Exercise requirements: Below are the records; give again exactly the line with "Smartfanspeed : gestion", the line with "Catalogue de médias pour Jellyfin", and each line that lies between them, and nothing besides.

Exercise data:
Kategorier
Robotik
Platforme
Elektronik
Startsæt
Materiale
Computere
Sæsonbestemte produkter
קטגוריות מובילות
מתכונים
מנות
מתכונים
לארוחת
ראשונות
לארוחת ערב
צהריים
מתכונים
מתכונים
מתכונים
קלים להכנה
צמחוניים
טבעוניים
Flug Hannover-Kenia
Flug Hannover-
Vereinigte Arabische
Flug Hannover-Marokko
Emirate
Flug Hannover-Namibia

...

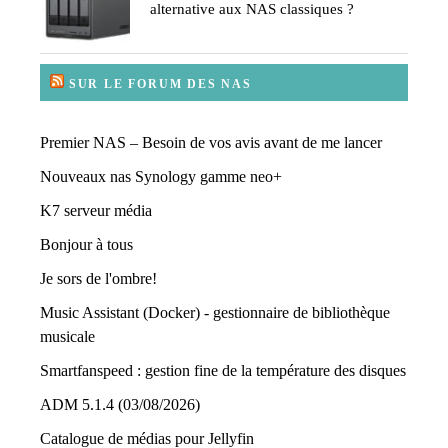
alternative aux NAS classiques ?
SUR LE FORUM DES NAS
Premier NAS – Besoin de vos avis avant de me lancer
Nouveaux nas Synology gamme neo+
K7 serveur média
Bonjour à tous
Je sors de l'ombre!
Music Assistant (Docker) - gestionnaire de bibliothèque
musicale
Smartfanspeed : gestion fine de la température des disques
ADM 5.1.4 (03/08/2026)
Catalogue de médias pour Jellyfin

Answer for the task:
Smartfanspeed : gestion fine de la température des disques
ADM 5.1.4 (03/08/2026)
Catalogue de médias pour Jellyfin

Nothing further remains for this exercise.